Record excerpts START

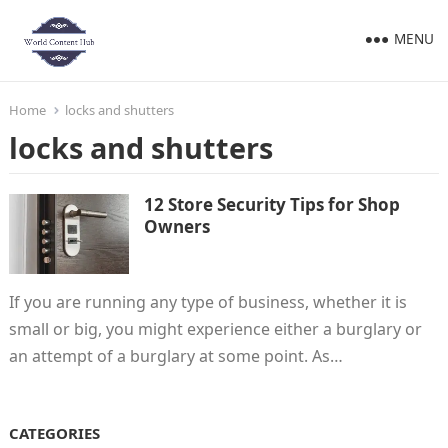
MENU
Home
locks and shutters
locks and shutters
12 Store Security Tips for Shop
Owners
If you are running any type of business, whether it is
small or big, you might experience either a burglary or
an attempt of a burglary at some point. As…
CATEGORIES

Record excerpts END

◆ Try it: The copy must match the listing above exactly but contain no pictures.

◆ Exercise result:
MENU
Home
locks and shutters
locks and shutters
12 Store Security Tips for Shop
Owners
If you are running any type of business, whether it is
small or big, you might experience either a burglary or
an attempt of a burglary at some point. As…
CATEGORIES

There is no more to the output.